Le bal des animaux : Différents animaux sont invités à un bal chez un seigneur peu aimé. Ils demandent tous leur chemin à un âne qui les met en garde mais ils n’en ont cure. Quand aucun ne revient, le baudet décide d’aller voir de quoi il retourne.
Un conte divertissant qui m’a fait sourire de par les réponses que les animaux donnent à l’âne après son avertissement.
Poivre et Caramel : Deux chiens chassent les poules. Lorsque sa maîtresse adopte un poussin, les choses se corsent.
Je n’ai pas accroché, c’est sûrement celle que j’aime le moins.

Contes de ma terre p56
Les couleurs d’Agneline : Un agneau s’interroge sur le blanc de sa toison, il décide d’aller rejoindre un arc-en-ciel afin de le traverser et colorer ainsi sa laine ; il s’éloigne imprudemment du troupeau.
Un texte plutôt poétique, une belle histoire que j’ai bien aimée.

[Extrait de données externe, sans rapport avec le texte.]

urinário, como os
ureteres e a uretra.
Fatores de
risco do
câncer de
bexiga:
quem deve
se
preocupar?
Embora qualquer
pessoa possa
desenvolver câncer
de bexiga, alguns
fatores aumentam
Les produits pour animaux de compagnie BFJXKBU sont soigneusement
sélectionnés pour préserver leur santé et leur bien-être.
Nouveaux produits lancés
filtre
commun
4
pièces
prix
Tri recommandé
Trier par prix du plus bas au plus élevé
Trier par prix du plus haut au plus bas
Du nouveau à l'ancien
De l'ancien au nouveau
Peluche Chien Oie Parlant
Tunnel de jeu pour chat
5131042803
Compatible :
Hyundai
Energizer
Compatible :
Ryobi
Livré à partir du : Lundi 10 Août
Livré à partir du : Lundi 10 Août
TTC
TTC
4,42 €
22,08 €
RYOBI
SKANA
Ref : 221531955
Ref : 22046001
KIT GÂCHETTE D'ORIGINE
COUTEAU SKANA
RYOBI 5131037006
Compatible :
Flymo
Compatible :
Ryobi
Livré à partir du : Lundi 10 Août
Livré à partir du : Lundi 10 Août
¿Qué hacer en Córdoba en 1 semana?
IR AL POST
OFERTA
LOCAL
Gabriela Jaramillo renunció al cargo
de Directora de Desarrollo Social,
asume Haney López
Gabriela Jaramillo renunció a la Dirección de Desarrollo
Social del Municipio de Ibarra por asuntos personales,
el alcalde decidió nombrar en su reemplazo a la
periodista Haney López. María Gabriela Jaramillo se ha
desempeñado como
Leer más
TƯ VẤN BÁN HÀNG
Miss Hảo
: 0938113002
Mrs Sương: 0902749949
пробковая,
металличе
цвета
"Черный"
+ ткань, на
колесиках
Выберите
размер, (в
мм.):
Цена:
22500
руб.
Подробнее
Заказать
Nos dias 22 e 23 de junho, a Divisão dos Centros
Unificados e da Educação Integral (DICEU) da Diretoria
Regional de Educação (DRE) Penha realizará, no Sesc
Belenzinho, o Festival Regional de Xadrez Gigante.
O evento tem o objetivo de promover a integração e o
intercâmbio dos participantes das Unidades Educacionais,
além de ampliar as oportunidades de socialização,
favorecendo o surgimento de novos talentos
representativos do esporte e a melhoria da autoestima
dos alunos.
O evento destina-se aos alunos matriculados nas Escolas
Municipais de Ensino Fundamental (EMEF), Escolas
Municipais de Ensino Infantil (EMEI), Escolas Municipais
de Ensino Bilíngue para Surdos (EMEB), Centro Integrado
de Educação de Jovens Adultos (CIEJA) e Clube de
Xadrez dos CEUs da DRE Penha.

La jeune fille et le lutin : Lorsqu’un lutin tombe amoureux d’une humaine, il abandonne son immortalité pour la rejoindre, seulement tout a un prix.
J’ai adoré ce conte, par contre, la fin est dure, c’est sûrement ce qui m’a tellement plu au final.
Le pont des âmes disparues : Un berger est chargé par un riche paysans de retrouver sa fille, enlevé par le Roi des Geais, heureusement, il reçoit une aide attendue.
Un très beau conte, dans la lignée des contes classiques, qui clôt magnifiquement ce recueil. J’ai adoré.

Vous l’aurez compris, c’était une lecture passionnante : le style de l’auteur est très agréable, il faudra que je tente d’autres titres, les histoires sont variées et sympathiques.